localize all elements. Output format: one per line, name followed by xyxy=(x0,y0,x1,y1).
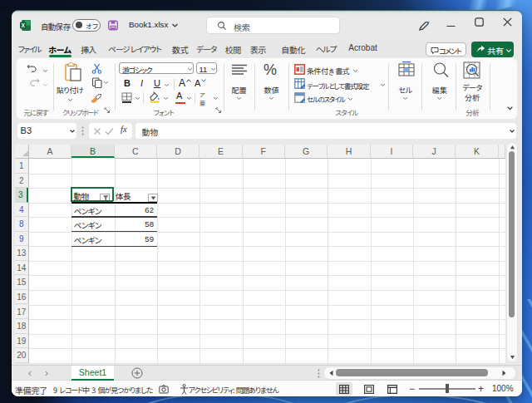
svg-text:X: X xyxy=(22,22,26,28)
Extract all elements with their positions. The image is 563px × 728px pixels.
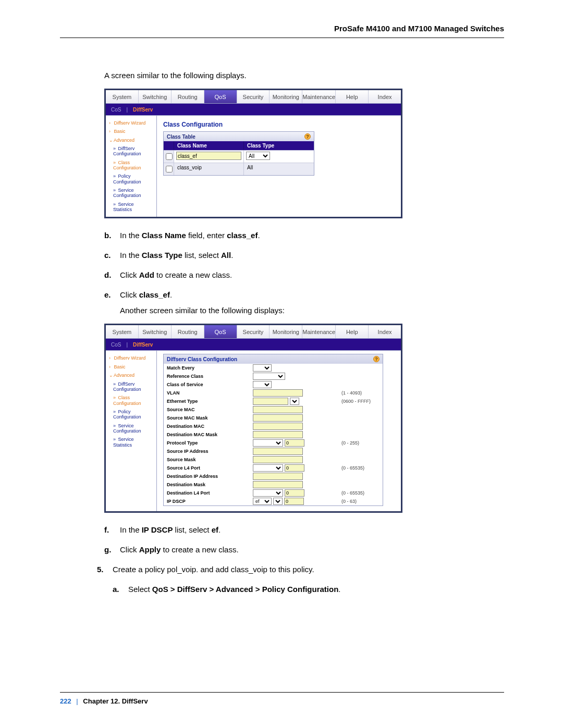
chapter-label: Chapter 12. DiffServ [83, 697, 148, 705]
sidenav-diffserv-wizard[interactable]: › Diffserv Wizard [108, 354, 154, 362]
sidenav-diffserv-configuration[interactable]: » DiffServ Configuration [108, 144, 154, 158]
help-icon[interactable]: ? [373, 356, 380, 362]
field-destination-mac-mask: Destination MAC Mask [164, 430, 383, 439]
select[interactable] [253, 489, 283, 497]
field-label: IP DSCP [167, 499, 253, 504]
caret-icon: › [109, 355, 113, 361]
row-0-class-type: All [244, 163, 314, 175]
select[interactable] [290, 398, 299, 405]
sidenav-class-configuration[interactable]: » Class Configuration [108, 158, 154, 172]
select[interactable] [273, 498, 283, 505]
step-g: g.Click Apply to create a new class. [104, 542, 504, 558]
caret-icon: » [113, 174, 117, 179]
sidenav-service-configuration[interactable]: » Service Configuration [108, 186, 154, 200]
field-label: Destination Mask [167, 482, 253, 487]
menu-item-system[interactable]: System [106, 90, 139, 103]
field-label: Ethernet Type [167, 399, 253, 404]
caret-icon: » [113, 423, 117, 428]
sidenav-basic[interactable]: › Basic [108, 363, 154, 371]
field-label: Reference Class [167, 374, 253, 379]
sidenav-service-configuration[interactable]: » Service Configuration [108, 422, 154, 436]
submenu-sep: | [126, 107, 128, 113]
select[interactable]: ef [253, 498, 272, 505]
field-hint: (0 - 63) [341, 499, 383, 504]
text-input[interactable] [253, 448, 303, 455]
menu-item-qos[interactable]: QoS [204, 325, 237, 338]
menu-item-index[interactable]: Index [369, 325, 401, 338]
menu-item-index[interactable]: Index [369, 90, 401, 103]
sidenav-basic[interactable]: › Basic [108, 127, 154, 135]
submenu-diffserv[interactable]: DiffServ [133, 342, 153, 348]
text-input[interactable] [253, 389, 303, 397]
select[interactable] [253, 439, 283, 447]
step-c: c.In the Class Type list, select All. [104, 248, 504, 263]
sidenav-service-statistics[interactable]: » Service Statistics [108, 200, 154, 214]
figure-diffserv-class-configuration: SystemSwitchingRoutingQoSSecurityMonitor… [104, 324, 402, 513]
text-input[interactable] [285, 439, 304, 447]
class-name-input[interactable] [176, 152, 241, 160]
sidenav-policy-configuration[interactable]: » Policy Configuration [108, 408, 154, 422]
sidenav-service-statistics[interactable]: » Service Statistics [108, 435, 154, 449]
select[interactable] [253, 364, 272, 372]
text-input[interactable] [253, 406, 303, 413]
field-label: Source Mask [167, 457, 253, 462]
class-type-select[interactable]: All [246, 152, 270, 160]
text-input[interactable] [253, 473, 303, 480]
main-menu: SystemSwitchingRoutingQoSSecurityMonitor… [106, 90, 401, 104]
menu-item-security[interactable]: Security [237, 90, 270, 103]
menu-item-maintenance[interactable]: Maintenance [302, 325, 336, 338]
menu-item-system[interactable]: System [106, 325, 139, 338]
submenu-sep: | [126, 342, 128, 348]
text-input[interactable] [285, 464, 304, 472]
text-input[interactable] [285, 489, 304, 497]
submenu-cos[interactable]: CoS [111, 107, 121, 113]
menu-item-qos[interactable]: QoS [204, 90, 237, 103]
text-input[interactable] [253, 431, 303, 438]
text-input[interactable] [253, 398, 288, 405]
row-new-checkbox[interactable] [166, 153, 173, 160]
field-label: Match Every [167, 365, 253, 371]
sidenav-diffserv-configuration[interactable]: » DiffServ Configuration [108, 380, 154, 394]
intro-text: A screen similar to the following displa… [104, 68, 504, 83]
sidenav-class-configuration[interactable]: » Class Configuration [108, 393, 154, 408]
field-destination-mask: Destination Mask [164, 480, 383, 489]
col-checkbox [164, 141, 174, 150]
text-input[interactable] [253, 423, 303, 430]
menu-item-help[interactable]: Help [336, 90, 369, 103]
select[interactable] [253, 373, 285, 380]
menu-item-routing[interactable]: Routing [172, 325, 204, 338]
menu-item-switching[interactable]: Switching [139, 90, 172, 103]
field-hint: (0600 - FFFF) [341, 399, 383, 404]
submenu-cos[interactable]: CoS [111, 342, 121, 348]
sidenav-diffserv-wizard[interactable]: › Diffserv Wizard [108, 119, 154, 127]
menu-item-security[interactable]: Security [237, 325, 270, 338]
caret-icon: » [113, 202, 117, 207]
help-icon[interactable]: ? [304, 133, 311, 140]
caret-icon: › [109, 129, 113, 134]
menu-item-switching[interactable]: Switching [139, 325, 172, 338]
text-input[interactable] [253, 414, 303, 422]
caret-icon: » [113, 188, 117, 193]
select[interactable] [253, 464, 283, 472]
step-d: d.Click Add to create a new class. [104, 267, 504, 283]
row-0-checkbox[interactable] [166, 166, 173, 172]
submenu-diffserv[interactable]: DiffServ [133, 107, 153, 113]
text-input[interactable] [253, 456, 303, 463]
menu-item-maintenance[interactable]: Maintenance [302, 90, 336, 103]
sidenav-policy-configuration[interactable]: » Policy Configuration [108, 172, 154, 186]
text-input[interactable] [284, 498, 304, 505]
text-input[interactable] [253, 481, 303, 488]
sidenav-advanced[interactable]: ⌄ Advanced [108, 371, 154, 379]
step-5a: a. Select QoS > DiffServ > Advanced > Po… [113, 582, 504, 597]
menu-item-routing[interactable]: Routing [172, 90, 204, 103]
class-table: Class Table ? Class Name Class Type [163, 131, 314, 176]
field-label: Destination MAC [167, 424, 253, 429]
menu-item-help[interactable]: Help [336, 325, 369, 338]
field-label: VLAN [167, 390, 253, 396]
select[interactable] [253, 381, 272, 388]
field-label: Class of Service [167, 382, 253, 387]
row-0-class-name[interactable]: class_voip [174, 163, 244, 175]
menu-item-monitoring[interactable]: Monitoring [270, 90, 302, 103]
sidenav-advanced[interactable]: ⌄ Advanced [108, 136, 154, 144]
menu-item-monitoring[interactable]: Monitoring [270, 325, 302, 338]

INSTRUCTIONS FOR THE TASK - Using the records above, count the lines containing "submenu". Give no words besides the number.

RESPONSE BOX - 6